▶ [RECORD EXTRACTS]:
Start of Block
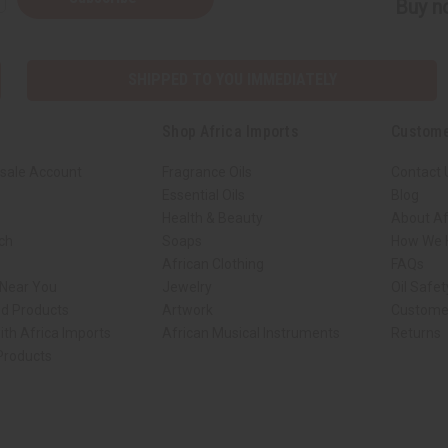
Buy no
SHIPPED TO YOU IMMEDIATELY
Shop Africa Imports
Custome
sale Account
Fragrance Oils
Contact 
Essential Oils
Blog
Health & Beauty
About Af
rch
Soaps
How We H
African Clothing
FAQs
 Near You
Jewelry
Oil Safe
ed Products
Artwork
Custome
ith Africa Imports
African Musical Instruments
Returns
 Products
ck shop page.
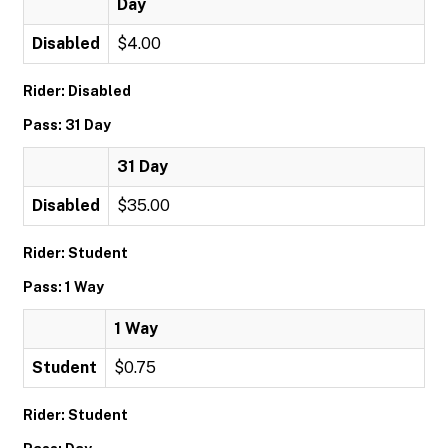
Day
Disabled
$4.00
Rider: Disabled
Pass: 31 Day
31 Day
Disabled
$35.00
Rider: Student
Pass: 1 Way
1 Way
Student
$0.75
Rider: Student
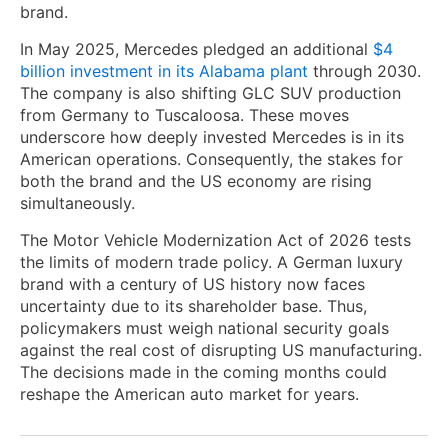
brand.
In May 2025, Mercedes pledged an additional
$4
billion investment in its Alabama plant
through 2030.
The company is also shifting GLC SUV production
from Germany to Tuscaloosa. These moves
underscore how deeply invested Mercedes is in its
American operations. Consequently, the stakes for
both the brand and the US economy are rising
simultaneously.
The Motor Vehicle Modernization Act of 2026 tests
the limits of modern trade policy. A German luxury
brand with a century of US history now faces
uncertainty due to its shareholder base. Thus,
policymakers must weigh national security goals
against the real cost of disrupting US manufacturing.
The decisions made in the coming months could
reshape the American auto market for years.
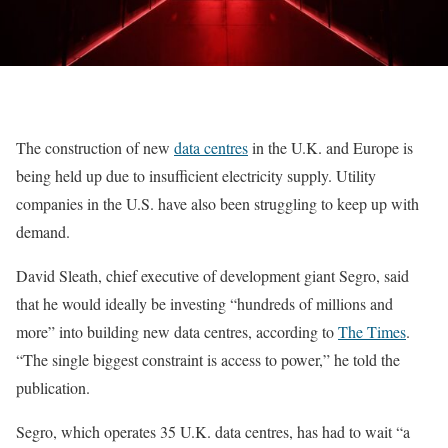
The construction of new
data centres
in the U.K. and Europe is
being held up due to insufficient electricity supply. Utility
companies in the U.S. have also been struggling to keep up with
demand.
David Sleath, chief executive of development giant Segro, said
that he would ideally be investing “hundreds of millions and
more” into building new data centres, according to
The Times
.
“The single biggest constraint is access to power,” he told the
publication.
Segro, which operates 35 U.K. data centres, has had to wait “a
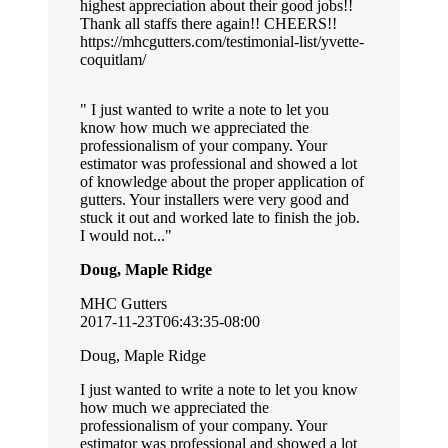
highest appreciation about their good jobs!!
Thank all staffs there again!! CHEERS!!
https://mhcgutters.com/testimonial-list/yvette-
coquitlam/
I just wanted to write a note to let you
know how much we appreciated the
professionalism of your company. Your
estimator was professional and showed a lot
of knowledge about the proper application of
gutters. Your installers were very good and
stuck it out and worked late to finish the job.
I would not...
Doug, Maple Ridge
MHC Gutters
2017-11-23T06:43:35-08:00
Doug, Maple Ridge
I just wanted to write a note to let you know
how much we appreciated the
professionalism of your company. Your
estimator was professional and showed a lot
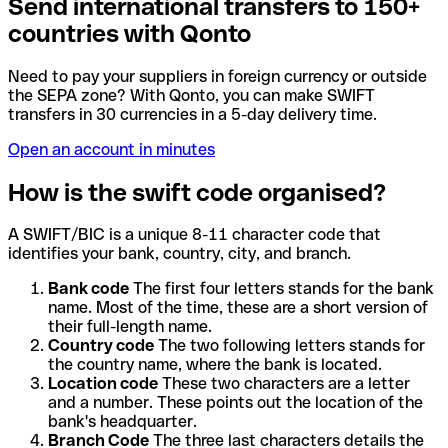
Send international transfers to 150+
countries with Qonto
Need to pay your suppliers in foreign currency or outside
the SEPA zone? With Qonto, you can make SWIFT
transfers in 30 currencies in a 5-day delivery time.
Open an account in minutes
How is the swift code organised?
A SWIFT/BIC is a unique 8-11 character code that
identifies your bank, country, city, and branch.
Bank code
The first four letters stands for the bank
name. Most of the time, these are a short version of
their full-length name.
Country code
The two following letters stands for
the country name, where the bank is located.
Location code
These two characters are a letter
and a number. These points out the location of the
bank's headquarter.
Branch Code
The three last characters details the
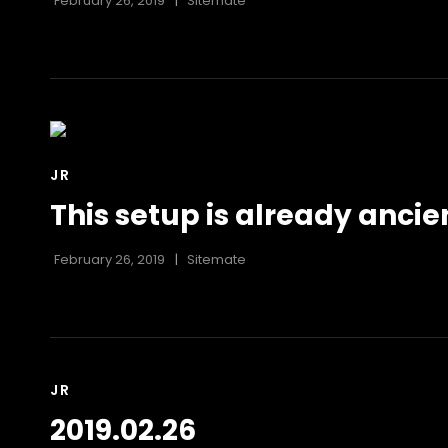
February 26, 2019
Sitemate
CAT
JR
LINKS
This setup is already ancie
February 26, 2019
Sitemate
CAT
JR
LINKS
2019.02.26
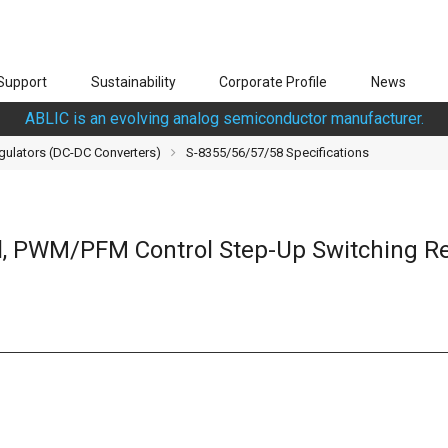
Support
Sustainability
Corporate Profile
News
ABLIC is an evolving analog semiconductor manufacturer.
gulators (DC-DC Converters)
S-8355/56/57/58 Specifications
, PWM/PFM Control Step-Up Switching Re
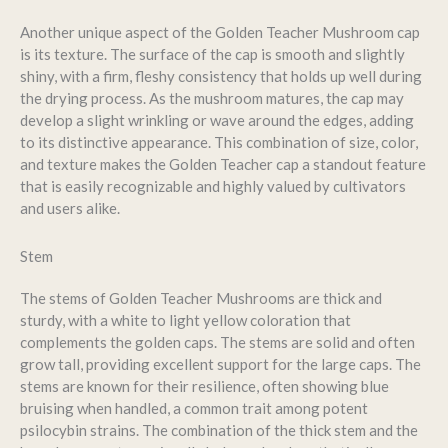
Another unique aspect of the Golden Teacher Mushroom cap
is its texture. The surface of the cap is smooth and slightly
shiny, with a firm, fleshy consistency that holds up well during
the drying process. As the mushroom matures, the cap may
develop a slight wrinkling or wave around the edges, adding
to its distinctive appearance. This combination of size, color,
and texture makes the Golden Teacher cap a standout feature
that is easily recognizable and highly valued by cultivators
and users alike.
Stem
The stems of Golden Teacher Mushrooms are thick and
sturdy, with a white to light yellow coloration that
complements the golden caps. The stems are solid and often
grow tall, providing excellent support for the large caps. The
stems are known for their resilience, often showing blue
bruising when handled, a common trait among potent
psilocybin strains. The combination of the thick stem and the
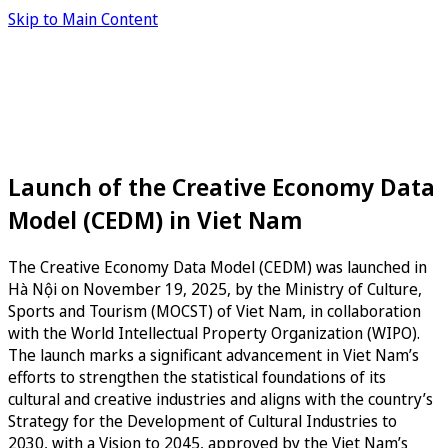
Skip to Main Content
Launch of the Creative Economy Data
Model (CEDM) in Viet Nam
The Creative Economy Data Model (CEDM) was launched in
Hà Nội on November 19, 2025, by the Ministry of Culture,
Sports and Tourism (MOCST) of Viet Nam, in collaboration
with the World Intellectual Property Organization (WIPO).
The launch marks a significant advancement in Viet Nam’s
efforts to strengthen the statistical foundations of its
cultural and creative industries and aligns with the country’s
Strategy for the Development of Cultural Industries to
2030, with a Vision to 2045, approved by the Viet Nam’s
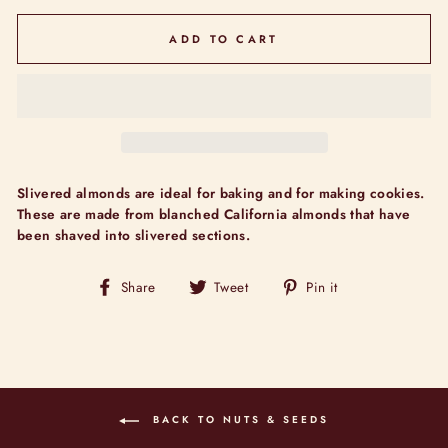
ADD TO CART
Slivered almonds are ideal for baking and for making cookies.
These are made from blanched California almonds that have
been shaved into slivered sections.
Share
Tweet
Pin
Share
Tweet
Pin it
on
on
on
Facebook
Twitter
Pinterest
BACK TO NUTS & SEEDS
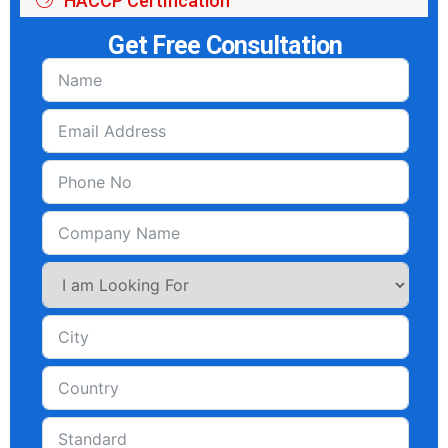
HACCP Certification
Get Free Consultation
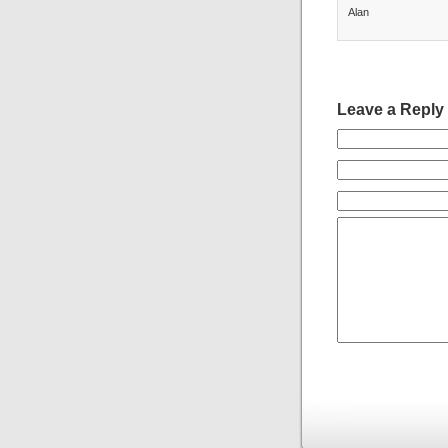
Alan
Leave a Reply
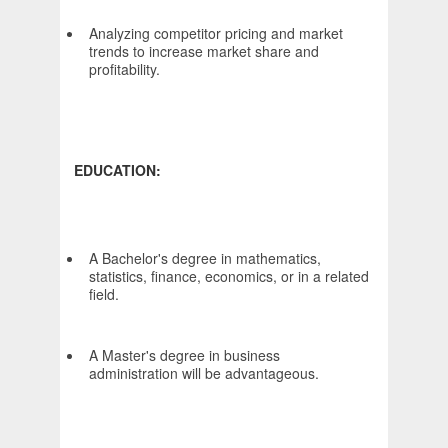
Analyzing competitor pricing and market
trends to increase market share and
profitability.
EDUCATION:
A Bachelor's degree in mathematics,
statistics, finance, economics, or in a related
field.
A Master's degree in business
administration will be advantageous.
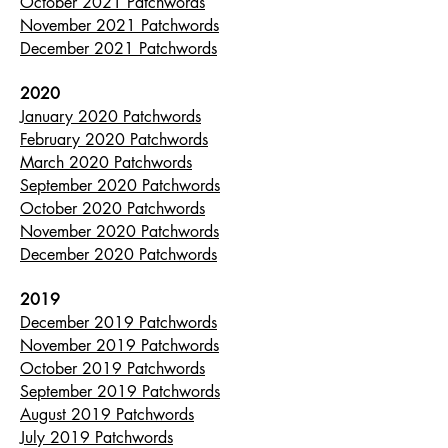
October 2021 Patchwords
November 2021 Patchwords
December 2021 Patchwords
2020
January 2020 Patchwords
February 2020 Patchwords
March 2020 Patchwords
September 2020 Patchwords
October 2020 Patchwords
November 2020 Patchwords
December 2020 Patchwords
2019
December 2019 Patchwords
November 2019 Patchwords
October 2019 Patchwords
September 2019 Patchwords
August 2019 Patchwords
July 2019 Patchwords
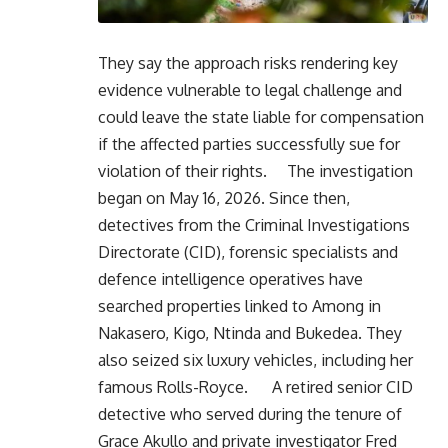
They say the approach risks rendering key
evidence vulnerable to legal challenge and
could leave the state liable for compensation
if the affected parties successfully sue for
violation of their rights. The investigation
began on May 16, 2026. Since then,
detectives from the Criminal Investigations
Directorate (CID), forensic specialists and
defence intelligence operatives have
searched properties linked to Among in
Nakasero, Kigo, Ntinda and Bukedea. They
also seized six luxury vehicles, including her
famous Rolls-Royce. A retired senior CID
detective who served during the tenure of
Grace Akullo and private investigator Fred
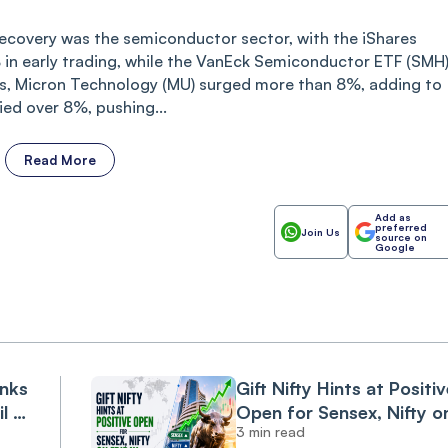
recovery was the semiconductor sector, with the iShares
in early trading, while the VanEck Semiconductor ETF (SMH
, Micron Technology (MU) surged more than 8%, adding to
ied over 8%, pushing...
Read More
Add as
preferred
Join Us
source on
Google
anks
Gift Nifty Hints at Positiv
il &
Open for Sensex, Nifty o
3 min read
Friday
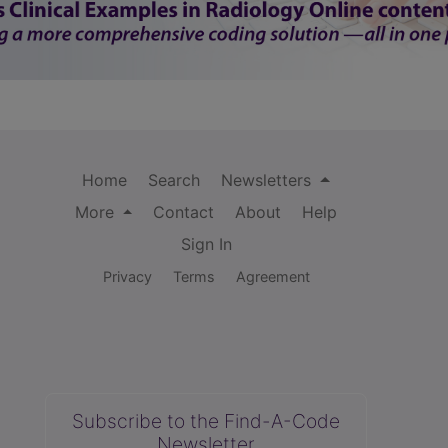
Home
Search
Newsletters
More
Contact
About
Help
Sign In
Privacy
Terms
Agreement
Subscribe to the Find-A-Code
Newsletter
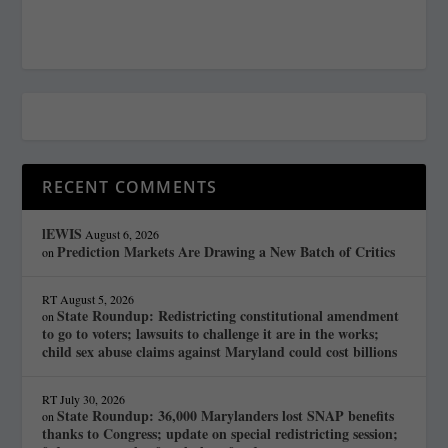
RECENT COMMENTS
lEWIS
August 6, 2026
Prediction Markets Are Drawing a New Batch of Critics
on
RT
August 5, 2026
State Roundup: Redistricting constitutional amendment
on
to go to voters; lawsuits to challenge it are in the works;
child sex abuse claims against Maryland could cost billions
RT
July 30, 2026
State Roundup: 36,000 Marylanders lost SNAP benefits
on
thanks to Congress; update on special redistricting session;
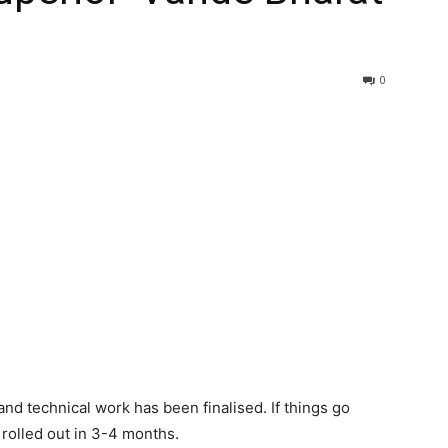
0
and technical work has been finalised. If things go
e rolled out in 3-4 months.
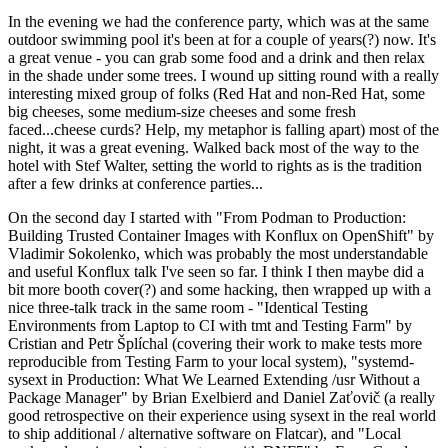
In the evening we had the conference party, which was at the same
outdoor swimming pool it's been at for a couple of years(?) now. It's
a great venue - you can grab some food and a drink and then relax
in the shade under some trees. I wound up sitting round with a really
interesting mixed group of folks (Red Hat and non-Red Hat, some
big cheeses, some medium-size cheeses and some fresh
faced...cheese curds? Help, my metaphor is falling apart) most of the
night, it was a great evening. Walked back most of the way to the
hotel with Stef Walter, setting the world to rights as is the tradition
after a few drinks at conference parties...
On the second day I started with "From Podman to Production:
Building Trusted Container Images with Konflux on OpenShift" by
Vladimir Sokolenko, which was probably the most understandable
and useful Konflux talk I've seen so far. I think I then maybe did a
bit more booth cover(?) and some hacking, then wrapped up with a
nice three-talk track in the same room - "Identical Testing
Environments from Laptop to CI with tmt and Testing Farm" by
Cristian and Petr Šplíchal (covering their work to make tests more
reproducible from Testing Farm to your local system), "systemd-
sysext in Production: What We Learned Extending /usr Without a
Package Manager" by Brian Exelbierd and Daniel Zaťovič (a really
good retrospective on their experience using sysext in the real world
to ship additional / alternative software on Flatcar), and "Local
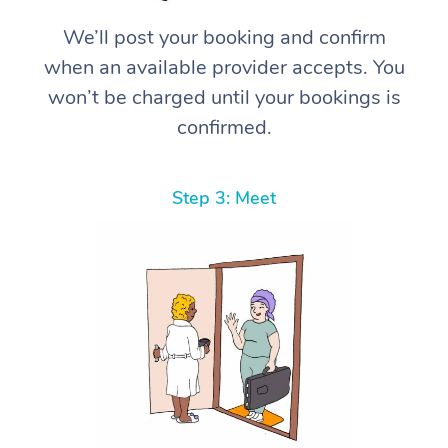
We’ll post your booking and confirm
when an available provider accepts. You
won’t be charged until your bookings is
confirmed.
Step 3: Meet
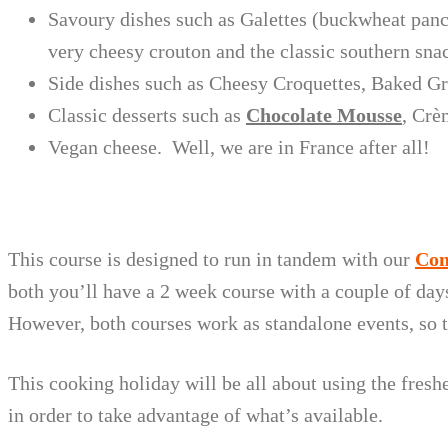
Savoury dishes such as Galettes (buckwheat panc
very cheesy crouton and the classic southern sna
Side dishes such as Cheesy Croquettes, Baked Gre
Classic desserts such as
Chocolate Mousse
, Crè
Vegan cheese. Well, we are in France after all!
This course is designed to run in tandem with our
Con
both you’ll have a 2 week course with a couple of day
However, both courses work as standalone events, so t
This cooking holiday will be all about using the fres
in order to take advantage of what’s available.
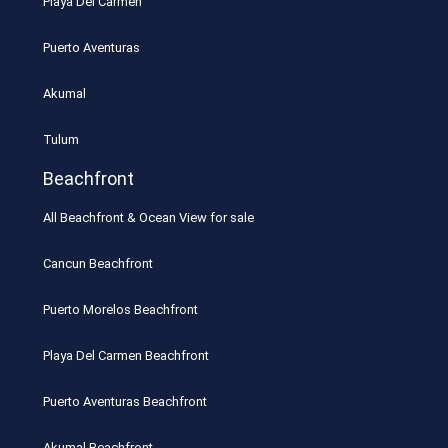
Playa Del Carmen
Puerto Aventuras
Akumal
Tulum
Beachfront
All Beachfront & Ocean View for sale
Cancun Beachfront
Puerto Morelos Beachfront
Playa Del Carmen Beachfront
Puerto Aventuras Beachfront
Akumal Beachfront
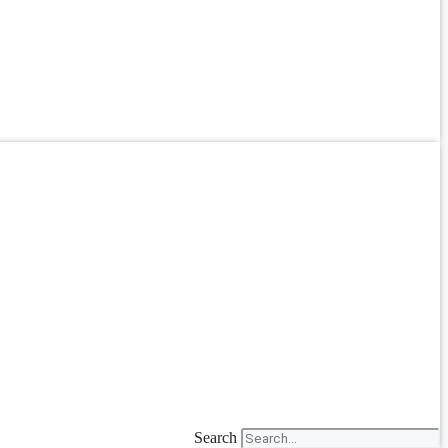
Search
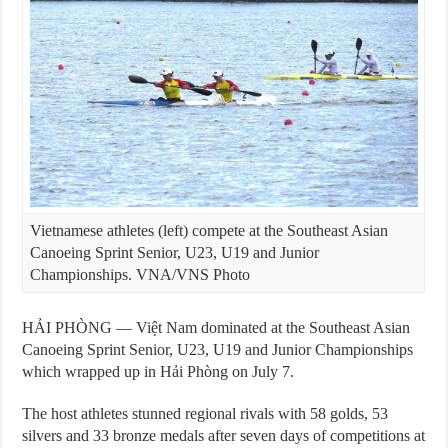
Vietnamese athletes (left) compete at the Southeast Asian
Canoeing Sprint Senior, U23, U19 and Junior
Championships. VNA/VNS Photo
HẢI PHÒNG — Việt Nam dominated at the Southeast Asian
Canoeing Sprint Senior, U23, U19 and Junior Championships
which wrapped up in Hải Phòng on July 7.
The host athletes stunned regional rivals with 58 golds, 53
silvers and 33 bronze medals after seven days of competitions at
End of Block
▶ [PROMPT]:
The line holding "simultaneously." starts the copy and the line holding "in the U.K. and Europe is" ends it. Repeat those two lines above and all between them exactly, leaving out pictures.

▶ [RESPONSE AREA]:
simultaneously.
The Motor Vehicle Modernization Act of 2026 tests
the limits of modern trade policy. A German luxury
brand with a century of US history now faces
uncertainty due to its shareholder base. Thus,
policymakers must weigh national security goals
against the real cost of disrupting US manufacturing.
The decisions made in the coming months could
reshape the American auto market for years.
The construction of new
data centres
in the U.K. and Europe is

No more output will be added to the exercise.